O resto é história. Contrariando todos os vaticínios, o filme Homem de Ferro foi um sucesso comercial e daria início aquele que é um dos franchises de maior sucesso do mundo cinematográfico da actualidade. O filme foi rodado sem um guião fixo (o realizador Favreau concebeu o filme “como se fosse Robert Altman a realizar um filme de super-heróis”) o que, permitiu a RDJ no papel do engenheiro, narcisista bilionário Stark improvisar muitas das suas falas e disparar as mesmas com a elegância e energia caótica de um músico de jazz. Downey Jr. agarrou o papel de Tony Stark com unhas e dentes com o seu charme e sarcasmo, personificando o carisma conflituoso de Stark deu também ao papel nuances de profundidade dramática e uma introspecção e um pathos que não se viam habitualmente num super-herói. Sempre na medida certa, a sua actuação acaba crescendo no decorrer do filme e demonstra, de maneira exímia, o brilho inerente à sua personagem. ( A máscara de ferro não conseguiu conter a personalidade de RDJ).

(Robert Downey Jr. in ‘Homem de Ferro’, 2008)

A audiência viu isso tudo e intuiu o resto: RDJ era Tony Stark e Tony Stark era RDJ (não se sabendo muito bem onde começa um e acaba o outro) e amou o Homem de Ferro talvez porque ao contrário dos super-heróis tradicionais ele era realista, relacionável, mas muito imperfeito e estava carregado de contradições (tal como o próprio Robert Downey Jr.)

Na antítese do Capitão América (ou do Super-Homem), o Homem de Ferro não era perfeito, nem heróico, nem tão pouco reflectia os valores mais elevados da sociedade americana.
Tony Stark (tal como RDJ) era sim o anti-herói perfeito – isto é, um protagonista que tinha aspectos da moralidade que tradicionalmente associamos aos antagonistas. Tão falho ou mais falho que um vilão, apesar de ser retratado com simpatia, ampliava as fragilidades da humanidade e tocava os espectadores com as suas fraquezas.

RDJ tal como Tony Stark cresceu sobre a luz dos holofotes, os seus erros e as suas falhas eram sempre publicas e largamente publicitadas e microscopicamente escrutinados pela imprensa e público. Ambos usavam uma Persona pública de arrogância, egoísmo, e auto-confiança excessiva como uma capa/ fachada para esconder as suas muitas inseguranças.
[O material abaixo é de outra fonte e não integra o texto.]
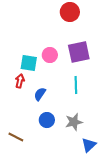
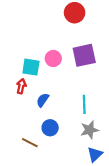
cyan line: (76, 85) -> (84, 104), moved
gray star: (74, 122) -> (89, 130), moved
brown line: (16, 137) -> (30, 143), moved

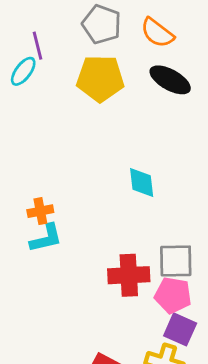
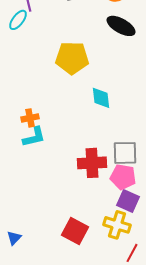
yellow pentagon: (100, 78) -> (72, 58), moved

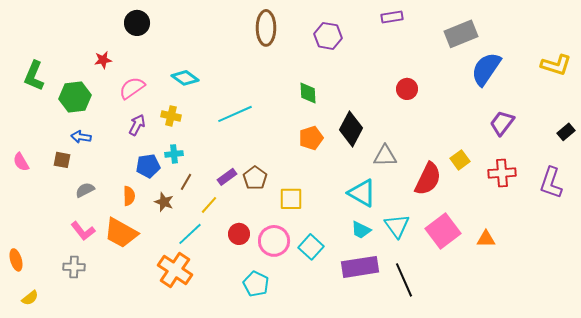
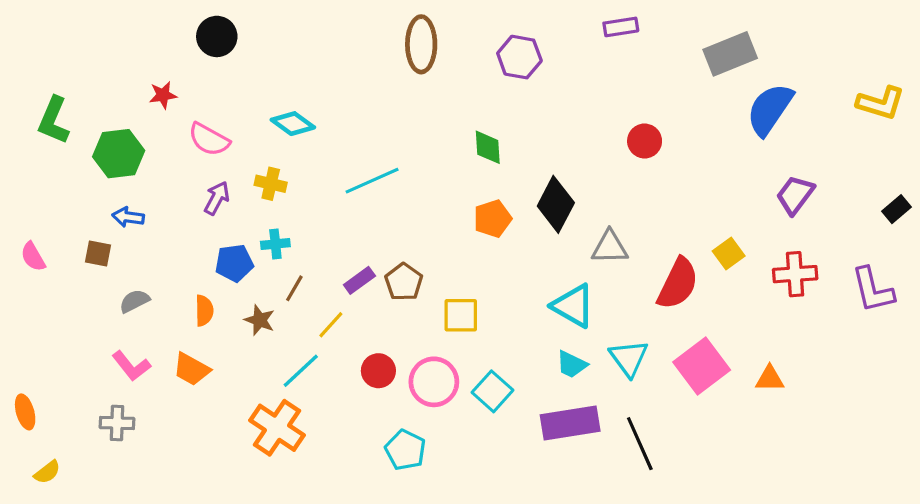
pink semicircle: (132, 88) -> (209, 139), turned -116
purple L-shape: (551, 183) -> (873, 290), turned -32
orange trapezoid: (121, 233) -> (191, 369), size x0.7

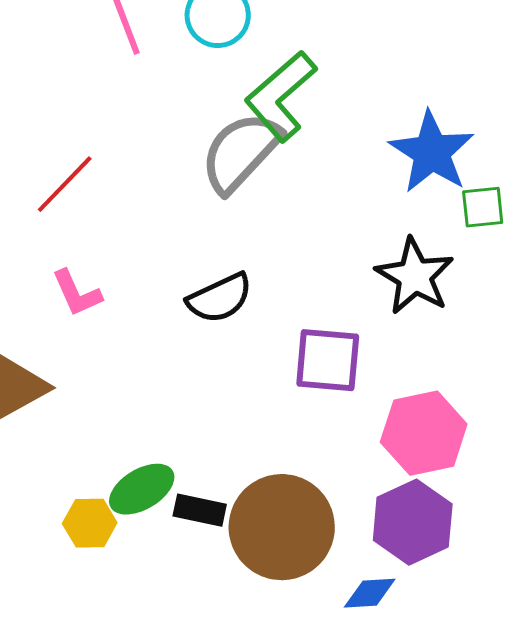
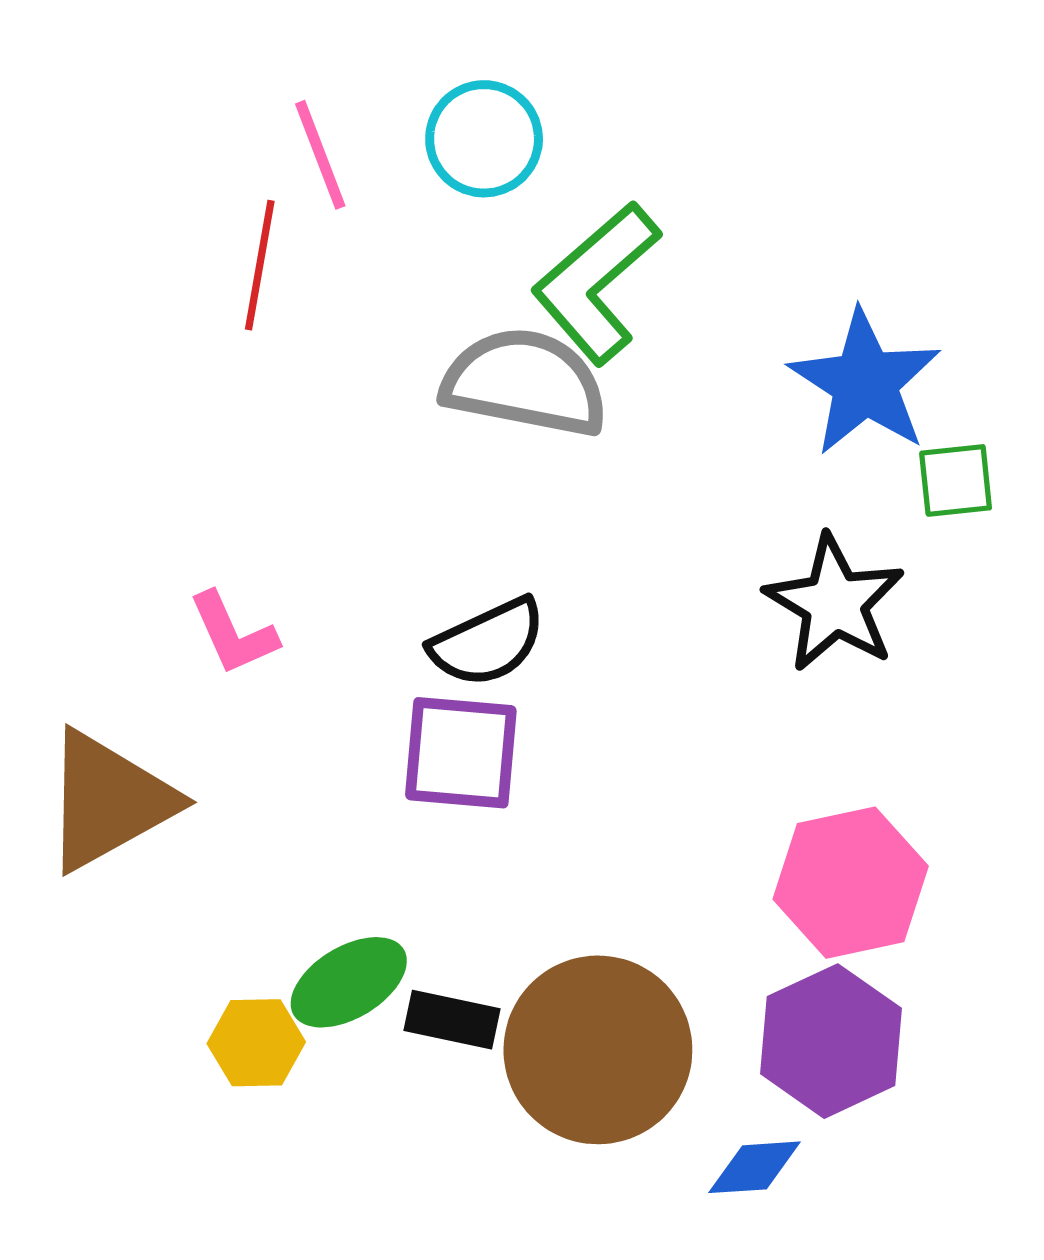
gray semicircle: (241, 152) -> (525, 383), turned 58
red line: (65, 184) -> (260, 265), moved, turned -34
purple square: (328, 360) -> (461, 753), moved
Mas nenhum outro paralelismo biográfico entre personagem e actor é tão arrepiante como o da herança parental da masculinidade tóxica de ambos: nos livros de banda desenhada é Howard Stark o pai de Tony quem lhe oferece a primeira bebida da sua vida (e lhe transmite o “legado” do alcoolismo, a maldição dos Stark), na vida real foi o pai de Robert Downey Jr. quem o iniciou no consumo de drogas (a longa batalha da vida do actor) quando este tinha apenas 6 anos. “Quando eu e o meu pai nos drogávamos juntos, era como se ele tentasse expressar seu amor da única forma que sabia”, confessou o actor no livro The New Breed: Actors Coming of Age.

É essa herança da masculinidade tóxica de Tony Stark (a ideia cultural profundamente enraizada de uma masculinidade onde a força é tudo e as emoções são consideradas uma fraqueza) que tornam Tony Stark na personificação do que seria a ideia ocidental do que é um ” verdadeiro homem” um homem que é uma criança, narcisista, mimada, indulgente e privilegiada que está profundamente convencido que o mundo gira à sua volta. Até ao dia em que descobre que não gira. A verdadeira medida do carácter de um homem, descobre Tony Stark é tomar responsabilidade pelos seus actos.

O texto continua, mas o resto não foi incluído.